Acting US Trade Representative Demetrios Marantis said on Wednesday that it's up to China if the country wants to join the Trans-Pacific Partnership talks and satisfy the 11 nations now engaged that it could live up to the pact's requirements.
"Whether it's China, whether it's the Philippines, whether it's Thailand, it's incumbent upon those economies to be able to convince the other TPP partners that they are capable of meeting the high standards that we're negotiating," Marantis told reporters at a briefing on the US trade agenda for 2013.
Asked about Japan's bid to join the TPP talks, Shen Danyang, spokesman for the Ministry of Commerce, said on Tuesday that Beijing is open to all efforts to promote regional economic integration.

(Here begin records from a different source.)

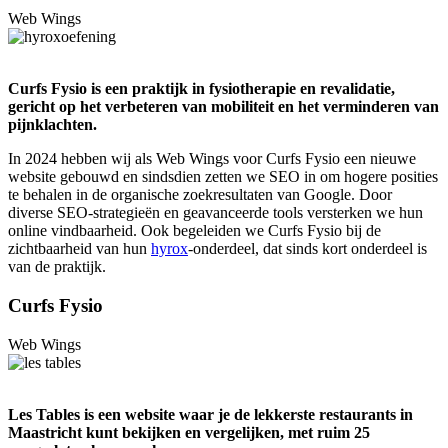
Web Wings
Curfs Fysio is een praktijk in fysiotherapie en revalidatie,
gericht op het verbeteren van mobiliteit en het verminderen van
pijnklachten.
In 2024 hebben wij als Web Wings voor Curfs Fysio een nieuwe
website gebouwd en sindsdien zetten we SEO in om hogere posities
te behalen in de organische zoekresultaten van Google. Door
diverse SEO-strategieën en geavanceerde tools versterken we hun
online vindbaarheid. Ook begeleiden we Curfs Fysio bij de
zichtbaarheid van hun
hyrox
-onderdeel, dat sinds kort onderdeel is
van de praktijk.
Curfs Fysio
Web Wings
Les Tables is een website waar je de lekkerste restaurants in
Maastricht kunt bekijken en vergelijken, met ruim 25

China will keep communicating with parties in all of those efforts while promoting its own free trade negotiations, Shen said.
The Chinese mainland has free trade pacts with 10 economies, including the Association of Southeast Asian Nations, New Zealand, Hong Kong and Taiwan, and is talking with six others, including Australia. China has also emphasized its ongoing talks to create a three-way free trade zone with Japan and South Korea.
However, Zhang Yunling, director of the division of international studies at the Chinese Academy of Social Sciences, said China should not join the TPP talks despite Washington's reiteration of openness.
"The US may not really welcome China's participation in the TPP because China's huge market size would weaken the US' dominating position in setting up the new trade rules conceived in the TPP. Meanwhile, the threshold of the TPP is too high for China to take," Zhang said.
The US is in talks with Australia, Brunei, Canada, Chile, Malaysia, Mexico, New Zealand, Peru, Singapore and Vietnam to join the TPP. Their 16th round of talks concluded last week in Singapore.
Zhang added that China's key move is the three-way free trade pact with Japan and South Korea, as well as the Regional Comprehensive Economic Partnership, or RCEP, which involves 10 ASEAN nations and six major Asia-Pacific economies — China, Australia, India, Japan, South Korea and New Zealand.
"The TPP is a challenge but also a motivation. China must thus have a more active role and a more active attitude as well as further open its market in advancing the trilateral pact and the RCEP. China, Japan and South Korea have urgent interests to reach the three-way pact, while the RCEP will have a larger market power than the TPP after it's established," Zhang said.